Researchers at UCLA successfully created an artificial thymus capable of killing "disease-causing intruders" responsible for the growth of cancerous tumors. Scientists at the Eli and Edythe Broad Center of Regenerative Medicine and Stem Cell Research said the stem-cell research breakthrough could one day pave the way toward creating a cure for cancer.
Unlike ordinary thymuses – an organ producing virus-fighting T cells – in human bodies, the researchers said their artificial organ could withstand the test of time and continue creating healthy cells long into a patient’s lifespan. Dr. Gay M. Crooks, co-director of the research center and co-author of the study, said the artificial thymus could eventually be engineered to target and attack cancerous cells.
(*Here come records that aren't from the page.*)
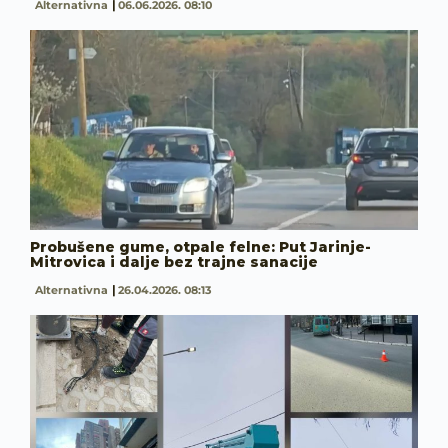
Alternativna
06.06.2026. 08:10
Probušene gume, otpale felne: Put Jarinje-
Mitrovica i dalje bez trajne sanacije
Alternativna
26.04.2026. 08:13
"We know that the key to creating a consistent and safe supply of cancer-fighting T cells would be to control the process in a way that deactivates all T cell receptors in the transplanted cells, except for the cancer-fighting receptors," Crooks said in a statement. Her team’s preclinical study was published Monday in the journal Nature Methods.
The artificial organ uses blood stem cells to create "artificial thymic organoids," capable of producing specialized T cells that can detect a large scope of viruses yet operate similar to normal, naturally created human cells.
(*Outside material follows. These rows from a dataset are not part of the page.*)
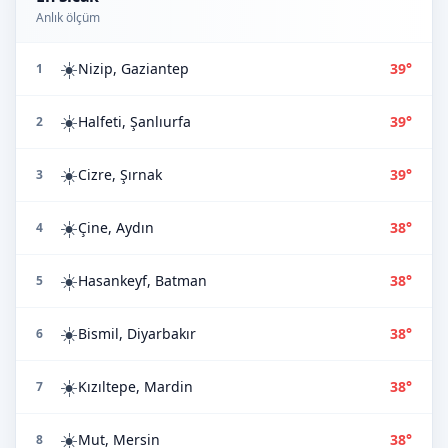
Anlık ölçüm
☀️
Nizip, Gaziantep
39°
1
☀️
Halfeti, Şanlıurfa
39°
2
☀️
Cizre, Şırnak
39°
3
☀️
Çine, Aydın
38°
4
☀️
Hasankeyf, Batman
38°
5
☀️
Bismil, Diyarbakır
38°
6
☀️
Kızıltepe, Mardin
38°
7
☀️
Mut, Mersin
38°
8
The researchers were astounded to discover the simple addition of a cancer-fighting gene in the thymus’ organoids spurred the duplication and ongoing production of T cell receptors capable of destroying cancerous cells. Those specified cells had the rest of their T cell receptors shut down during the experiment, allowing them to focus on cancer cells with tunnel vision.
The next step for the UCLA researchers is to begin conducting additional studies experimenting with pluripotent stem cells, designed specifically to eliminate cancerous cells in patients suffering from terminal cancer diagnoses.